Find a mentor. Finding a mentor and really working with her has helped me learn the nuts and blots of photography and how she started her business. While I didn’t learn the step-by-step details on business development or business management, I’ve learned some of the steps she has taken to get her business where it is today. This helped me take a hard look at myself early on and decide if I really wanted to start my own business. And I did!
Visualize what success looks like to you. I’m a huge fan of visualizing where you want to be, because then you can break down the steps it takes to get there. Covey called it “Begin with the end in mind.” I call it more than goals, more than wishes, I call it taking time to meditate on where you really want to be a year from now, 10 years from now…etc. What does it look like? How much money will you have made? What associations will you have made? What mentors do you need to get to that successful place? Visualization has done more for my personal success and professional success than anything else. If you don’t know where you’re going, it’s hard to get there. AND if you don’t know you WANT to get there it’s hard to drive yourself to get to nowhere in particular.
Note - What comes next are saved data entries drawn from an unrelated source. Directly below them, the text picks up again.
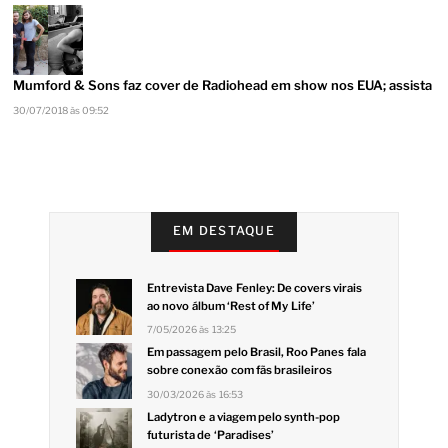
Mumford & Sons faz cover de Radiohead em show nos EUA; assista
30/07/2018 às 09:52
EM DESTAQUE
Entrevista Dave Fenley: De covers virais
ao novo álbum ‘Rest of My Life’
7/05/2026 às 13:25
Em passagem pelo Brasil, Roo Panes fala
sobre conexão com fãs brasileiros
30/03/2026 às 16:53
Ladytron e a viagem pelo synth-pop
futurista de ‘Paradises’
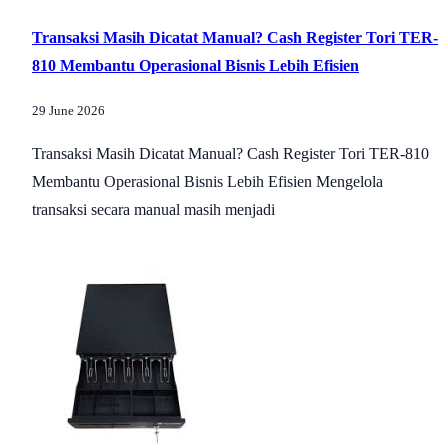
Transaksi Masih Dicatat Manual? Cash Register Tori TER-
810 Membantu Operasional Bisnis Lebih Efisien
29 June 2026
Transaksi Masih Dicatat Manual? Cash Register Tori TER-810
Membantu Operasional Bisnis Lebih Efisien Mengelola
transaksi secara manual masih menjadi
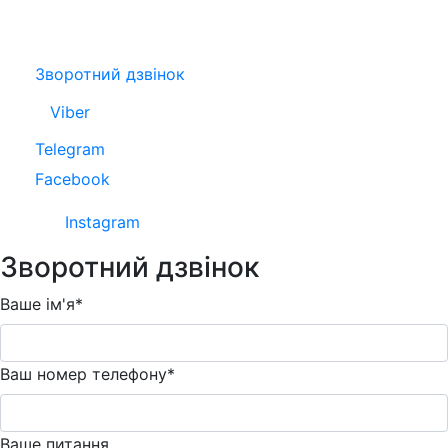
Зворотний дзвінок
Viber
Telegram
Facebook
Instagram
Зворотний дзвінок
Ваше ім'я*
Ваш номер телефону*
Ваше питання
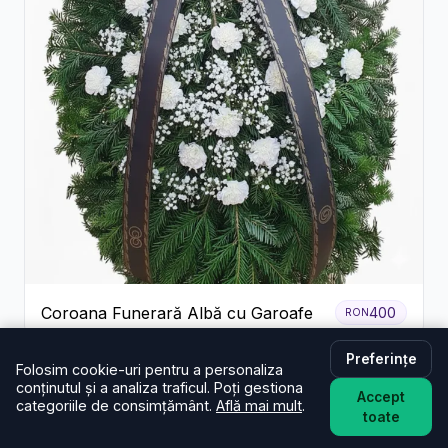
Coroana Funerară Albă cu Garoafe
400
RON
Preferințe
Folosim cookie-uri pentru a personaliza
conținutul și a analiza traficul. Poți gestiona
Ce spun clienții din Vrancea despre
Accept
categoriile de consimțământ.
Află mai mult
.
toate
serviciile noastre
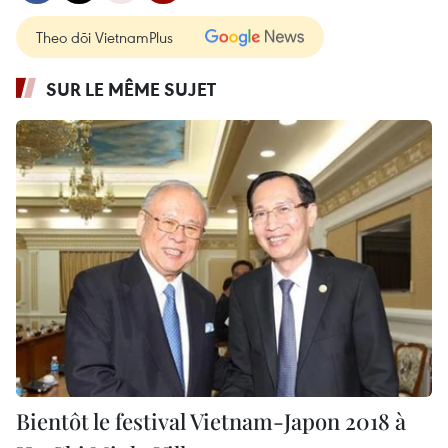
Theo dõi VietnamPlus
SUR LE MÊME SUJET
Bientôt le festival Vietnam-Japon 2018 à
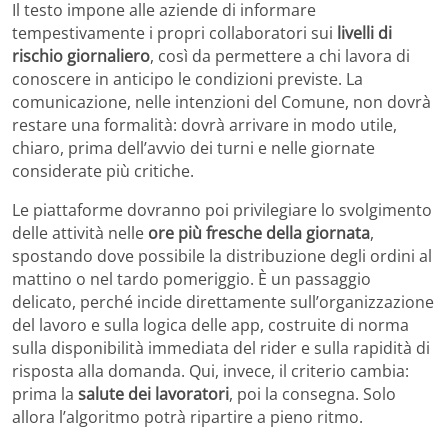
Il testo impone alle aziende di informare
tempestivamente i propri collaboratori sui
livelli di
rischio giornaliero
, così da permettere a chi lavora di
conoscere in anticipo le condizioni previste. La
comunicazione, nelle intenzioni del Comune, non dovrà
restare una formalità: dovrà arrivare in modo utile,
chiaro, prima dell’avvio dei turni e nelle giornate
considerate più critiche.
Le piattaforme dovranno poi privilegiare lo svolgimento
delle attività nelle
ore più fresche della giornata
,
spostando dove possibile la distribuzione degli ordini al
mattino o nel tardo pomeriggio. È un passaggio
delicato, perché incide direttamente sull’organizzazione
del lavoro e sulla logica delle app, costruite di norma
sulla disponibilità immediata del rider e sulla rapidità di
risposta alla domanda. Qui, invece, il criterio cambia:
prima la
salute dei lavoratori
, poi la consegna. Solo
allora l’algoritmo potrà ripartire a pieno ritmo.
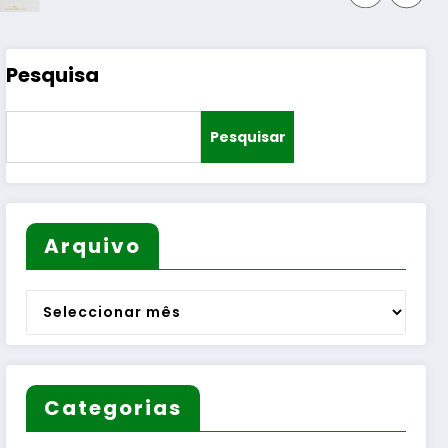
Pesquisa
Pesquisar
Arquivo
Arquivo
Categorias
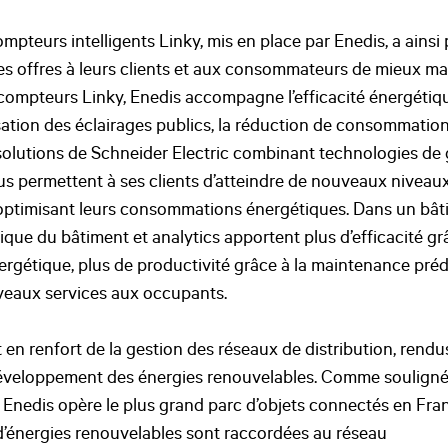
mpteurs intelligents Linky, mis en place par Enedis, a ainsi
s offres à leurs clients et aux consommateurs de mieux mait
x compteurs Linky, Enedis accompagne l’efficacité énergétiqu
misation des éclairages publics, la réduction de consommati
solutions de Schneider Electric combinant technologies de g
s permettent à ses clients d’atteindre de nouveaux niveaux 
 optimisant leurs consommations énergétiques. Dans un bât
que du bâtiment et analytics apportent plus d’efficacité grâ
gétique, plus de productivité grâce à la maintenance prédi
veaux services aux occupants.
ent en renfort de la gestion des réseaux de distribution, rend
 développement des énergies renouvelables. Comme soulign
 Enedis opère le plus grand parc d’objets connectés en Franc
 d’énergies renouvelables sont raccordées au réseau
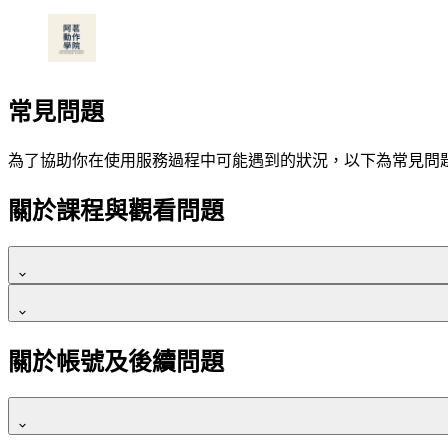
常見問題
為了協助你在使用服務過程中可能遇到的狀況，以下為常見問
關於課程與觀看問題
除非購買頁面／訂閱方案上有特別註明，全站課程多不受時間
你可以點選影片右下角齒輪按鈕，會有 0.75、正常、1.25、1.
本課程觀看期限為
12 個月
。
關於帳號及後續問題
觀看期間內可不限次數重複觀看課程內容。
若未來課程有新增單元，將直接加入課程中，學員可於觀看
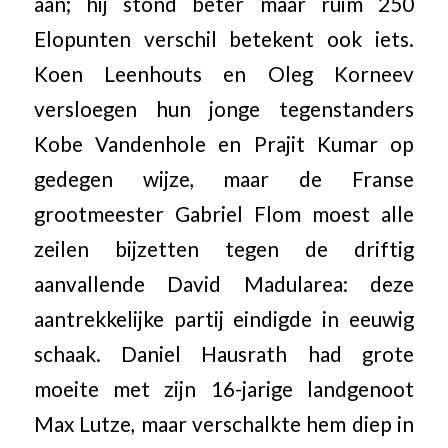
aan; hij stond beter maar ruim 250
Elopunten verschil betekent ook iets.
Koen Leenhouts en Oleg Korneev
versloegen hun jonge tegenstanders
Kobe Vandenhole en Prajit Kumar op
gedegen wijze, maar de Franse
grootmeester Gabriel Flom moest alle
zeilen bijzetten tegen de driftig
aanvallende David Madularea: deze
aantrekkelijke partij eindigde in eeuwig
schaak. Daniel Hausrath had grote
moeite met zijn 16-jarige landgenoot
Max Lutze, maar verschalkte hem diep in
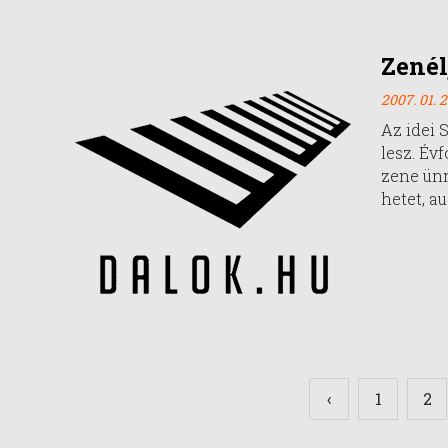
Zenél
2007. 01. 2
Az idei 
lesz. Év
zene ünn
hetet, a
‹
1
2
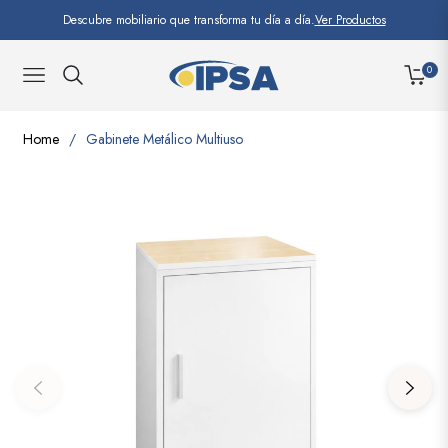
Descubre mobiliario que transforma tu día a día.
Ver Productos
0
NAVIGATION
CARRI
Home
/
Gabinete Metálico Multiuso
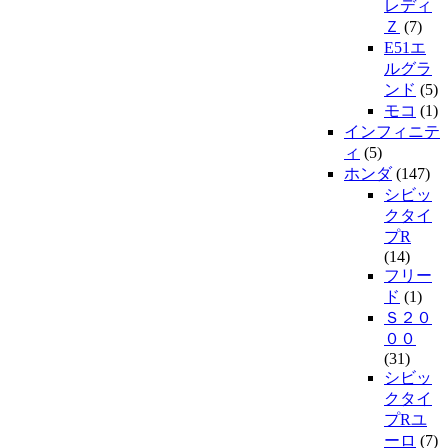
レディ
Ｚ
(7)
E51エ
ルグラ
ンド
(5)
モコ
(1)
インフィニテ
ィ
(5)
ホンダ
(147)
シビッ
クタイ
プR
(14)
フリー
ド
(1)
Ｓ２０
００
(31)
シビッ
クタイ
プRユ
ーロ
(7)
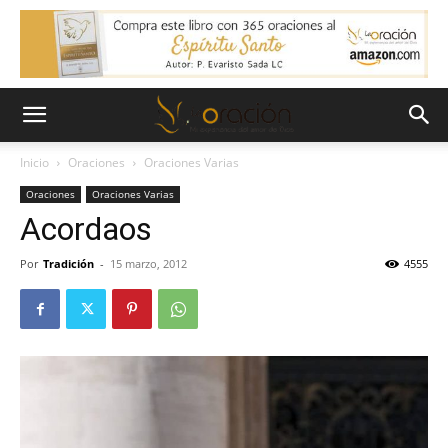
Inicio
Oraciones
Oraciones Varias
Oraciones
Oraciones Varias
Acordaos
Por
Tradición
-
15 marzo, 2012
4555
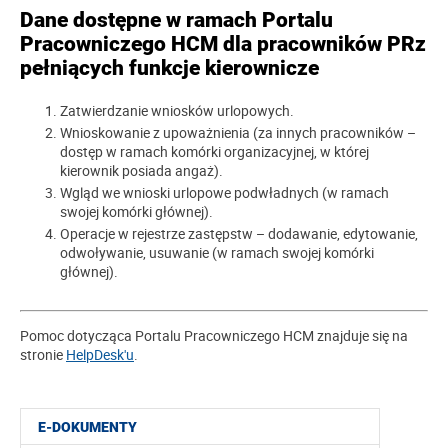
Dane dostępne w ramach Portalu
Pracowniczego HCM dla pracowników PRz
pełniących funkcje kierownicze
Zatwierdzanie wniosków urlopowych.
Wnioskowanie z upoważnienia (za innych pracowników –
dostęp w ramach komórki organizacyjnej, w której
kierownik posiada angaż).
Wgląd we wnioski urlopowe podwładnych (w ramach
swojej komórki głównej).
Operacje w rejestrze zastępstw – dodawanie, edytowanie,
odwoływanie, usuwanie (w ramach swojej komórki
głównej).
Pomoc dotycząca Portalu Pracowniczego HCM znajduje się na
stronie
HelpDesk'u
.
E-DOKUMENTY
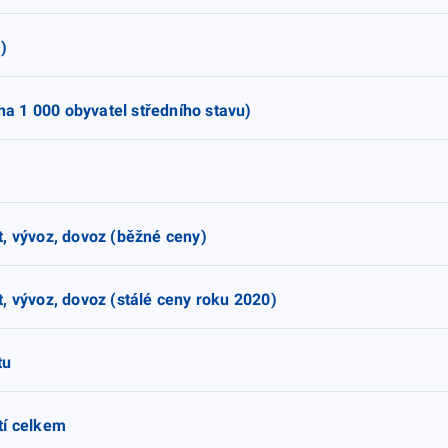
)
 na 1 000 obyvatel středního stavu)
, vývoz, dovoz (běžné ceny)
, vývoz, dovoz (stálé ceny roku 2020)
tu
tí celkem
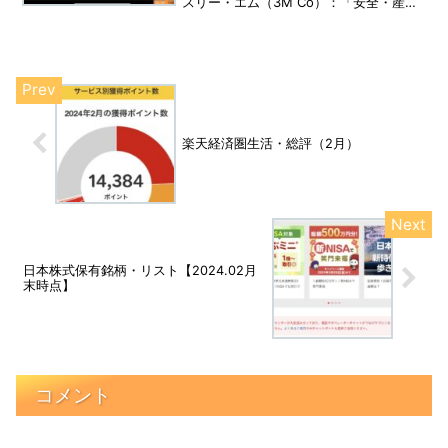
スリー・エム（3M Co）：「安全・産
業」「輸送機・エレクトロニクス」「ヘ
ルスケア」「コンシューマー」の4つのセ
グメントで事業を展開する、テクノロジ
ー企業です。
楽天経済圏生活・総評（2月）
日本株式保有銘柄・リスト【2024.02月
末時点】
コメント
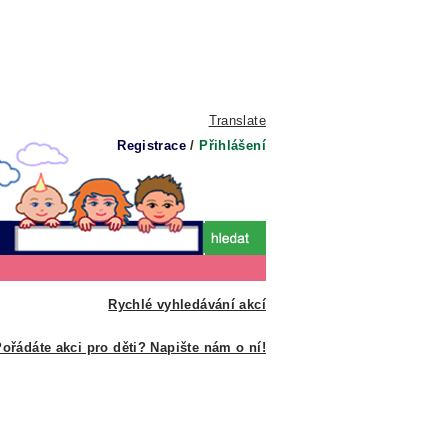
Translate
Registrace
/
Přihlášení
Rychlé vyhledávání akcí
ořádáte akci pro děti? Napište nám o ní!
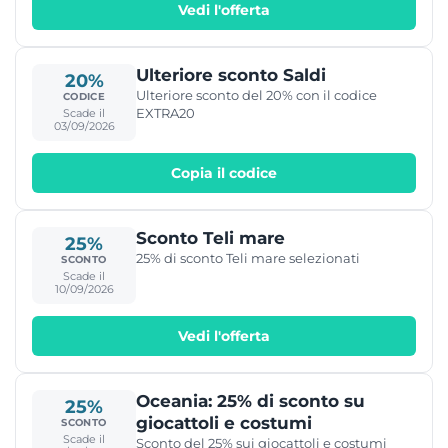
Vedi l'offerta
Ulteriore sconto Saldi
20%
Ulteriore sconto del 20% con il codice
CODICE
EXTRA20
Scade il
03/09/2026
Copia il codice
Sconto Teli mare
25%
25% di sconto Teli mare selezionati
SCONTO
Scade il
10/09/2026
Vedi l'offerta
Oceania: 25% di sconto su
25%
giocattoli e costumi
SCONTO
Scade il
Sconto del 25% sui giocattoli e costumi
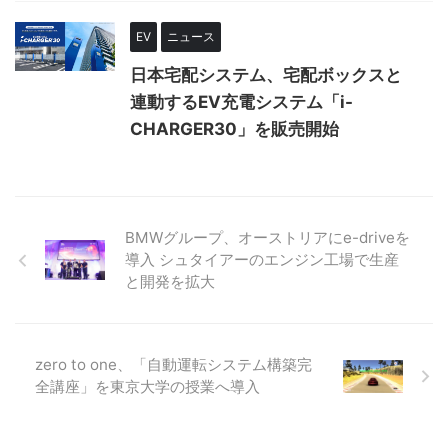
EV
ニュース
日本宅配システム、宅配ボックスと
連動するEV充電システム「i-
CHARGER30」を販売開始
BMWグループ、オーストリアにe-driveを
導入 シュタイアーのエンジン工場で生産
と開発を拡大
zero to one、「自動運転システム構築完
全講座」を東京大学の授業へ導入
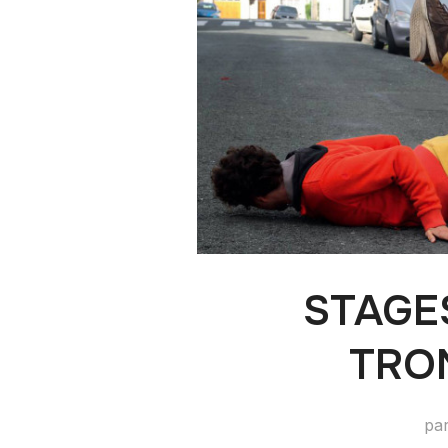
STAGES
TRO
pa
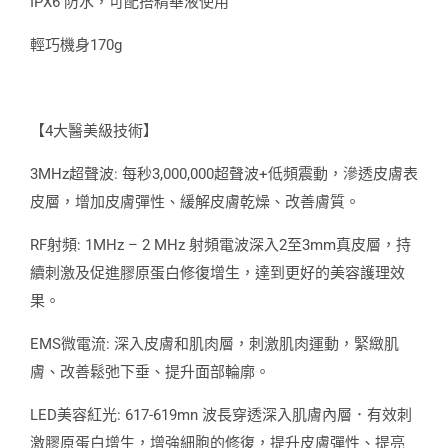
IPX6 防水，可配搭精華液使用
輕巧機身170g
【4大醫美級技術】
3MHz超聲波: 每秒3,000,000超聲波+低頻震動，滲透皮膚表
皮層，增加皮膚彈性、緩解皮膚乾燥、改善膚質。
RF射頻: 1MHz – 2 MHz 射頻電波深入2至3mm真皮層，持
續刺激及促進膠原蛋白修復增生，達到更好的美容護理效
果。
EMS微電流: 深入皮膚和肌肉層，刺激肌肉運動，緊緻肌
膚、改善鬆弛下垂、提升面部輪廓。
LED美容紅光: 617-619mn 波長穿透深入肌膚內層．有效刺
激膠原蛋白增生，增強細胞的修復，提升皮膚彈性、提亮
READ!! Learn from others that have created their own business. Let their knowledge guide you. You can avoid many mistakes this way. Others that have started their own business have made the mistakes already and can give you some great advice! If it is your passion to create your own business then find others that have businesses similar to yours. Contact them and ask what is the one piece of advice that they could give you. Before you know it, you will have new friends and mentors to assist and guide you.
“It IS a real business.”
For a while, I was just thinking my boutique wedding planning firm was just small potatoes because I was new to the industry. . .and I treated it like a hobby. Now I spend more time working on the business than in the business and I am flourishing. Exhausted–but excited. For that person to tell me that was the push that I needed and I always remember it.